John Stuart Mill forwarded the importance of the Free Exchange of Ideas in 1859. But how does this exchange of ideas matter today? Some may argue it’s more important to understand in today’s society of political correctness. In fact, according to the Knight Foundation, “There is a real perception that campuses are not fully open environments. A slight majority of students, 54 percent, say the climate on their campus prevents some people from saying what they believe because others might find it offensive.” Using examples from current events, such as protests at the University of Missouri, students will examine and discuss the impact of dissenting voices.
- Students will be able to identify and explain recent examples of dissent and describe a relationship between dissent and the free exchange of ideas.
- Students will be able to draw connections to how this idea of dissenting voices works in their high school environment.
- Students will reflect on the importance of listening to and sharing their own dissenting opinions.
Common Core State Standards
|Propel conversations by posing and responding to questions that probe reasoning and evidence; ensure a hearing for a full range of positions on a topic or issue; clarify, verify or challenge ideas and conclusions; and promote divergent and creative perspectives.|
|Propel conversations by posing and responding to questions that relate the current discussion to broader themes or larger ideas; actively incorporate others into the discussion; and clarify, verify or challenge ideas and conclusions.
|Integrate multiple sources of information presented in diverse media or formats (e.g., visually, quantitatively, orally) evaluating the credibility and accuracy of each source.|
|CCSS.ELA-Literacy.RH.9-10.6||Compare the point of view of two or more authors for how they treat the same or similar topics, including which details they include and emphasize in their respective accounts.|
1. Slideshow — 30 minutes
Direct students through the presentation, which includes a CNN timeline and video embedded in the slideshow.
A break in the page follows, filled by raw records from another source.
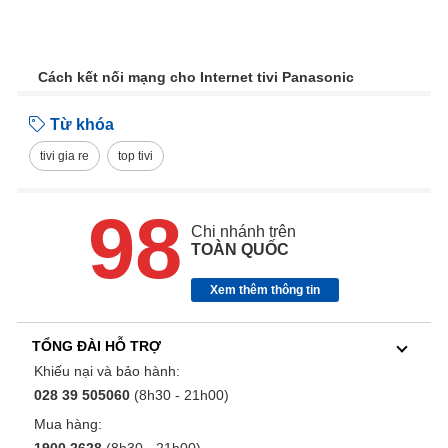
Cách kết nối mạng cho Internet tivi Panasonic
Từ khóa
tivi gia re
top tivi
98
Chi nhánh trên
TOÀN QUỐC
Xem thêm thông tin
TỔNG ĐÀI HỖ TRỢ
Khiếu nại và bảo hành:
028 39 505060
(8h30 - 21h00)
Mua hàng:
1900 2628
(8h30 - 21h00)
If needed, pause to have students conduct quick online research about the University of Missouri example or other examples as they arise.
2. Check for understanding — 10 minutes
Pause on the Frederick Douglass quote at the end of the slideshow. Ask students to write two-to-five sentences about their reaction to the quote. You may also want to ask students if their views have changed.
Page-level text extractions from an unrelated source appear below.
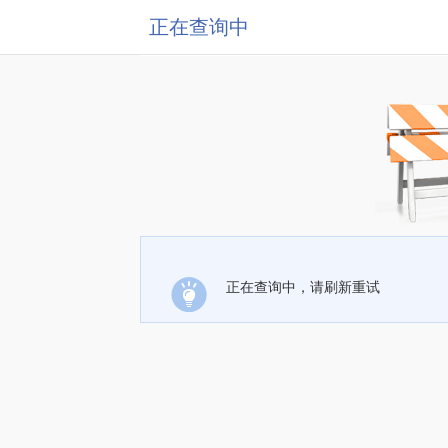
正在查询中
正在查询中，请刷新重试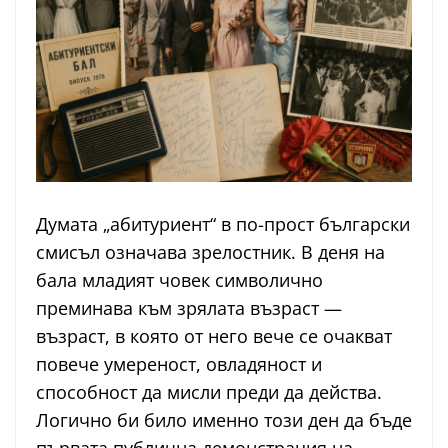
Думата „абитуриент“ в по-прост български
смисъл означава зрелостник. В деня на
бала младият човек символично
преминава към зрялата възраст —
възраст, в която от него вече се очакват
повече умереност, овладяност и
способност да мисли преди да действа.
Логично би било именно този ден да бъде
първата публична демонстрация на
3. Discussion and debrief — 10 minutes
Ask students what they can do next time someone disagrees with them. What if they are in the minority? Why is it important for them to speak up if they disagree? How can they ask questions honestly in the future? What might their approach be?
If you would like an additional assessment or need to issue a daily grade, consider using an exit ticket to ask students to summarize the takeaways from today’s lesson, or invite them to draw a connection between today’s discussion and an example from current events.
In addition to providing struggling learners a version of the lesson that includes the teacher notes, the lesson could be separated into two days. For this, students could research not only the University of Missouri student protest, but also the attempt to constrain the free speech rights of Georgetown law students. Students could present on these topics.
You may also want to ask the class to set rules concerning how students will contribute in this discussion.